WinSock: How to properly time out receive using overlapped I/O - windows

Problem criteria:
my service is Windows-only, so portability is not a constraint for me
my service uses threadpools with overlapped I/O
my service needs to open a connection to a remote service, ask a question and receive a reply
the remote service may refuse to answer (root cause is not important)
The solution is trivial to describe: set a timeout on the read.
The implementation of said solution has been elusive.
I think I may have finally tracked down something that is viable, but I am so weary from false starts that I seek someone's approval who has done this sort of thing before before moving ahead with it.
By calling GetOverlappedResultsEx with a non-zero timeout:
https://learn.microsoft.com/en-us/windows/win32/api/ioapiset/nf-ioapiset-getoverlappedresultex
If dwMilliseconds is nonzero, and an I/O completion routine or APC is queued, GetLastError returns WAIT_IO_COMPLETION.

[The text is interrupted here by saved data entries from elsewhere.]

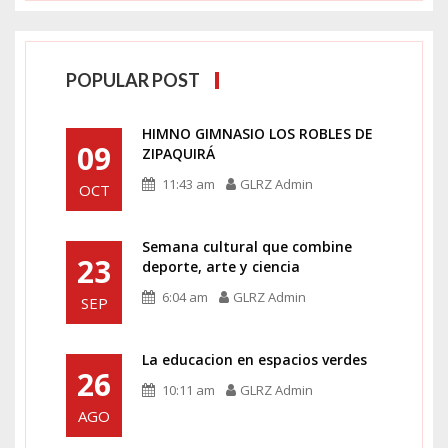
POPULAR POST
HIMNO GIMNASIO LOS ROBLES DE
09
ZIPAQUIRÁ
11:43 am
GLRZ Admin
OCT
Semana cultural que combine
23
deporte, arte y ciencia
6:04 am
GLRZ Admin
SEP
La educacion en espacios verdes
26
10:11 am
GLRZ Admin
AGO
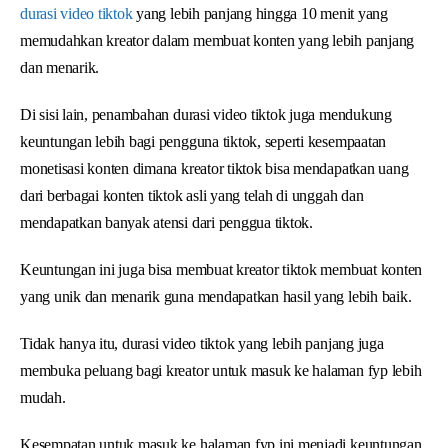
durasi video tiktok
yang lebih panjang hingga 10 menit yang
memudahkan kreator dalam membuat konten yang lebih panjang
dan menarik.
Di sisi lain, penambahan durasi video tiktok juga mendukung
keuntungan lebih bagi pengguna tiktok, seperti kesempaatan
monetisasi konten dimana kreator tiktok bisa mendapatkan uang
dari berbagai konten tiktok asli yang telah di unggah dan
mendapatkan banyak atensi dari penggua tiktok.
Keuntungan ini juga bisa membuat kreator tiktok membuat konten
yang unik dan menarik guna mendapatkan hasil yang lebih baik.
Tidak hanya itu, durasi video tiktok yang lebih panjang juga
membuka peluang bagi kreator untuk masuk ke halaman fyp lebih
mudah.
Kesempatan untuk masuk ke halaman fyp ini menjadi keuntungan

If dwMilliseconds is nonzero and the specified timeout interval elapses, GetLastError returns WAIT_TIMEOUT.
Thus, I can sit and wait until IO has been alerted or the timeout exceeded and react accordingly:
WAIT_TIMEOUT: CancelIoEx on the overlapped structure from the WSARecv, which will trigger my IO complete callback and allow me to do something meaningful (e.g. force the socket closed).
WAIT_IO_COMPLETION: Do nothing. Timeout need not be enforced.
Is it really that simple, though? Because I have yet to find any questions or example code, etc. that closely resembles what I got going on here (which is largely based on a codebase I inherited) and as a consequence, have failed to find any examples/suggestions to support that this is appropriate.
Demo program: https://github.com/rguilbault-mt/rguilbault-mt/blob/main/WinSock.cpp
to run:
-p -d -t -gor
Make the read delay > timeout to force the timeout condition.
Relevant bits for this question:
StartThreadpoolIo(gIoTp[s]);
if (WSARecv(s, bufs, 1, &readBytes, &dwFlags, &ioData->ol, NULL) == SOCKET_ERROR)
{
std::lock_guard<std::mutex> log(gIoMtx);
switch (WSAGetLastError())
{
case WSA_IO_PENDING:
std::cout << preamble(__func__) << "asynchronous" << std::endl;
break;
default:
std::cerr << preamble(__func__) << "WSARecv() failed: " << WSAGetLastError() << std::endl;
CancelThreadpoolIo(gIoTp[s]);
return false;
}
}
else
{
std::lock_guard<std::mutex> log(gIoMtx);
std::cout << preamble(__func__) << "synchronous - " << readBytes << " read" << std::endl;
}
if (gGetOverlappedResult)
{
{
std::lock_guard<std::mutex> log(gIoMtx);
std::cout << preamble(__func__) << "wait until I/O occurs or we timeout..." << std::endl;
}
DWORD bytesTransferred = 0;
if (!GetOverlappedResultEx((HANDLE)s, &ioData->ol, &bytesTransferred, gTimeout, true))
{
DWORD e = GetLastError();
std::lock_guard<std::mutex> log(gIoMtx);
switch (e)
{
case WAIT_IO_COMPLETION:
std::cout << preamble(__func__) << "read activity is forthcoming" << std::endl;
break;
case WAIT_TIMEOUT:
// we hit our timeout, cancel the I/O
CancelIoEx((HANDLE)s, &ioData->ol);
break;
default:
std::cerr << preamble(__func__) << "GetOverlappedResult error is unhandled: " << e << std::endl;
}
}
else
{
std::lock_guard<std::mutex> log(gIoMtx);
std::cerr << preamble(__func__) << "GetOverlappedResult success: " << bytesTransferred << std::endl;
}
}
Confirmation/other suggestions welcomed/appreciated.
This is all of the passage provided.